Ale jak to działa w praktyce?
By skorzystać z nowego serwera nie trzeba robić nic specjalnego. Aplikacja GRID Hub zainstalowana na urządzeniach Nvidia Shield sama wykryje naszą lokalizację. Wówczas wybierze znajdujący się pod Frankfurtem serwer roboczo nazwany “-”, który jednak niebawem będzie określany jako “Europa Centralna”.
Jeszcze kilka dni temu gracze byli przekierowywani na znacznie bardziej oddalony od Polski serwer “Europa Północna”. Ten znajdował się aż w Irlandii. Różnica w odległości jest znaczna i da się ją odczuć w opóźnieniach gry. Przed uruchomieniem nowego serwera ping wynosił 48 ms, zaś po tym wydarzeniu 24 ms. Różnica jest tu zatem bardzo duża.
Już przy korzystaniu z serwera znajdującego się w Irlandii jakość rozgrywki była bardzo satysfakcjonująca, opóźnienia akceptowalne, a jakiekolwiek zacinanie się gry występowało naprawdę okazjonalnie. Teraz jest jeszcze lepiej. Sugerowane przez Nvidię połączenie o przepustowości nie mniejszej niż 30 Mbps absolutnie wystarcza do płynnej rozgrywki. Opóźnienia są nieodczuwalne nawet w bardzo dynamicznych grach, a jakość grafiki jest bardzo wysoka.

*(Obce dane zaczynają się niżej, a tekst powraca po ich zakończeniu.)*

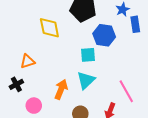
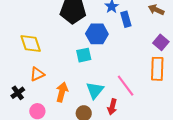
yellow diamond: (49, 28) -> (31, 44), moved
orange triangle: (28, 61) -> (37, 74), moved
cyan triangle: (86, 80) -> (95, 90), moved

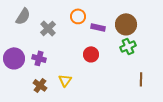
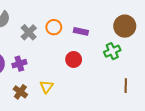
orange circle: (78, 16) -> (54, 27), moved
brown circle: (126, 24) -> (125, 26), moved
purple cross: (39, 58) -> (19, 64), turned -32

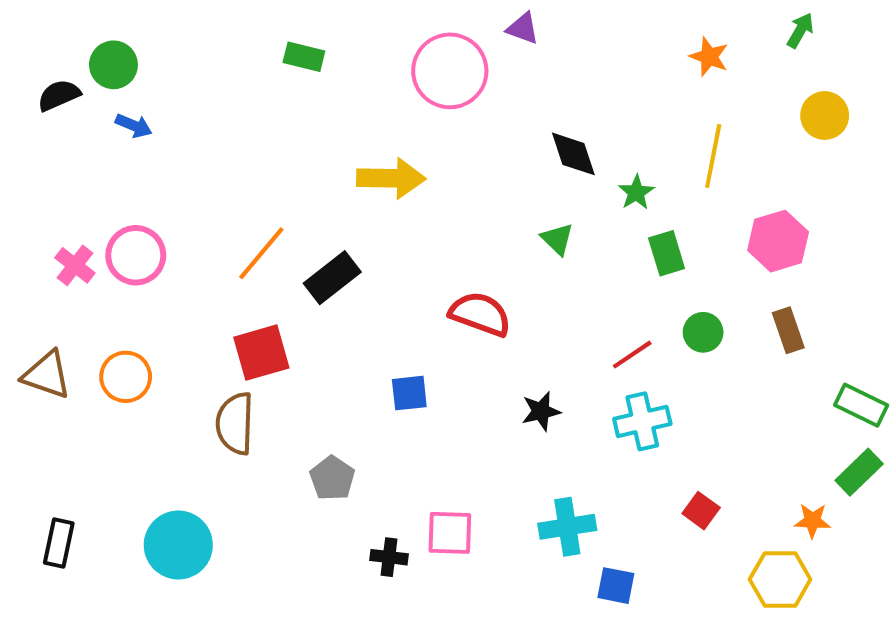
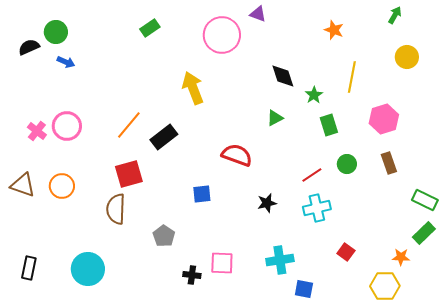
green rectangle: (304, 57) -> (150, 28), turned -48
orange star: (709, 57) -> (334, 30), moved
yellow arrow: (391, 178) -> (193, 88), turned -112
green triangle: (557, 239) -> (275, 118), turned 48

Zacięcia, owszem, zdarzają się, ale o wiele rzadziej niż poprzednio. Podejrzewam też, że może to być wina mojego połączenia internetowego, którego przepustowość wynosi właśnie 30 Mbps. Zwłaszcza, że w trakcie testów nie byłem jedyną osobą korzystającą z niego.
Dlatego GRID-a mogę polecić tylko osobom mającym połączenie internetowe o przepustowości 60 lub nawet 100 Mb/s.
W przeciwnym razie może bardzo łatwo dojść do sytuacji, w której jeden domownik zamierza pograć na internetowej konsoli, a drugi obejrzeć serial w sieci, a łącze internetowe okazuje się za słabe. Wówczas dochodzi do impasu, nowocześniejszej wersji walki o pilota. Oczywiście nawet przy niskiej przepustowości połączenia możliwe jest jednoczesne korzystanie z kilku usług sieciowych. Wtedy jednak znacznie pogorszy się zarówno jakość grafiki w grze, jak też jakość oglądanego materiału wideo.
Nie po to używamy nowych technologii, by nie wykorzystywać ich pełnego potencjału. Zwłaszcza gdy każdy z nas może pójść do sklepu, kupić śmiesznie tanią konsolę do gier i nie mieć takiego problemu. Nvidia GRID pokazuje, że chmura już niebawem może zastąpić konsole do gier, ale zrobi to dopiero, gdy w całym kraju rozwinie się infrastruktura internetowa i każdy będzie w zasięgu szybkiej sieci LTE. A na to poczekamy co najmniej kilka lat.